AS A BIG-POWER PATRON OF North Korea, the Soviet Union had unusually close insight into the shuttered Pyongyang regime. Alexandre Mansourov was a Soviet diplomat in Pyongyang from 1987 to 1989, and a student at Kim Il Sung University. He is now a research fellow at Columbia University in New York, where talks among the major combatants in the Korean War began last week. He spoke to NEWSWEEK'S Tony Emerson. Excerpts:

Are the North Koreans serious about peace?

Yes, this time I'm sure they are serious. The prime motivation is to ensure the survival of the state itself. They see these talks as the only guarantee that, if they gain political recognition from the United States, South Korea will not swallow them up.

What about all their promises to unify Korea under the glorious vision of socialism?

They're pragmatic. They've been in the United Nations with the South since 1991, offering de facto recognition to South Korea. They'll just readjust their propaganda.

Readjust? My Impression is that they're constantly refighting the Korean War.

The Korean War indeed has been refought constantly in the North Korean public mind. As long as this regime is in power, they will continue to derive legitimacy from the so-called victory in the Korean War. But the "Great Leader," Kim II Sung, with all his accomplishments, failed to sign a peace treaty. If his son Kim Jong Il is able to say, "I brought peace home," it will give him tremendous legitimacy. He could say he's done something even his father hasn't done.

Is Kim close to taking his father's posts as president and party leader?

I have a rather unusual piece of news. A Russian -- I can't say who -- just received an official invitation to the Inaugural event. There's no indication of a date yet. But they requested that he set aside his free time in October. Ten other people in Russia received the same invitation. This is the first credible sign that they are planning the Inauguration of Kim Jong Il as president.

How important is that?

To some extent it's irrelevant. The key post is his position as the Great Leader. But one reason for the delay of his Inauguration is that he is supposed to address the nation, unleash the new era. One North Korean official admitted they wasted three years, failing to put together this new package, telling the nation what Kim Jong Il is all about. In June a delegation from the Russian state Duma to Pyongyang were told that a "market oriented" package is under consideration -- of course, North Korean style. They want to introduce convertible currency without free markets or prices. They're not ready yet to go all the way with reform. The plan includes "corporatization" of currently unused industrial facilities, with Russian management. That means they would issue stock to management and employees, and allow them to sell it to institutional investors.

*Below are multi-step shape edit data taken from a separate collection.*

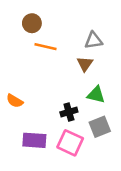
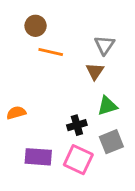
gray triangle: (94, 40) -> (104, 45), turned -48
green triangle: (96, 95) -> (107, 106), turned -30
orange semicircle: (15, 101) -> (16, 113), turned 133

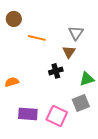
brown circle: (36, 26) -> (14, 19), moved
green triangle: (107, 106) -> (87, 79), moved
black cross: (77, 125) -> (56, 71), moved

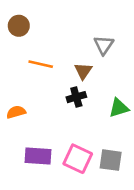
orange line: (37, 38) -> (41, 64), moved
brown triangle: (69, 52) -> (83, 71), moved
gray square: (81, 103) -> (111, 160), moved, turned 30

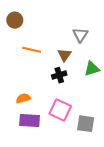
green triangle: (119, 108) -> (92, 69), moved
orange semicircle: (16, 112) -> (23, 98), moved
pink square: (78, 159) -> (60, 110), moved

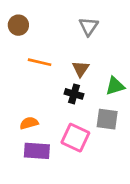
gray triangle: (80, 35) -> (89, 26), moved
black cross: (59, 75) -> (74, 94), turned 32
gray square: (86, 124) -> (107, 119), moved

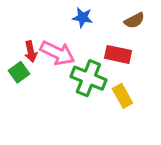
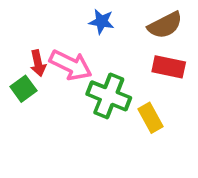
brown semicircle: (134, 20) -> (165, 25), size x1.4
red rectangle: (118, 54) -> (169, 67), moved

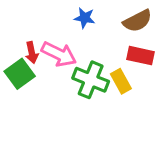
green square: (23, 89) -> (20, 74), size x1.4
yellow rectangle: (151, 118) -> (121, 81), moved

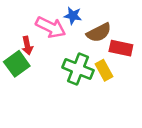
brown semicircle: (137, 21) -> (99, 33), moved
pink arrow: (59, 54) -> (51, 27), moved

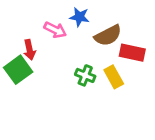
pink arrow: (51, 27) -> (55, 30), size x0.7
green cross: (78, 69) -> (85, 75), size x0.6

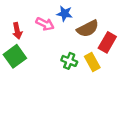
red arrow: (30, 50) -> (17, 31), moved
red rectangle: (132, 53) -> (107, 42), turned -72

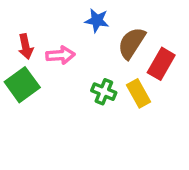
pink arrow: (45, 24) -> (60, 55), moved, turned -30
brown semicircle: (88, 29) -> (132, 43), turned 150

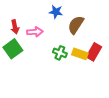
red rectangle: (161, 64) -> (94, 52), moved
yellow rectangle: (139, 93) -> (80, 54), turned -42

Does this amount to real reform?

The paradox of North Korea is foreign-policy reform and domestic-policy stagnation. In three or four years, they've come far in relations with the United States -- getting nuclear power, for God's sake, from the enemy! We're talking about confidence building, economic aid, humanitarian aid. This foreign policy can be described as pretty constructive and active for a so-called rogue state that's usually invisible except for terrorism. On the other hand, we hear about domestic-policy disputes but see few changes in economic or social policy despite great economic distress. Trying to explain this paradox, what comes to mind is the Soviet and Chinese model: they started by reforming their foreign policy.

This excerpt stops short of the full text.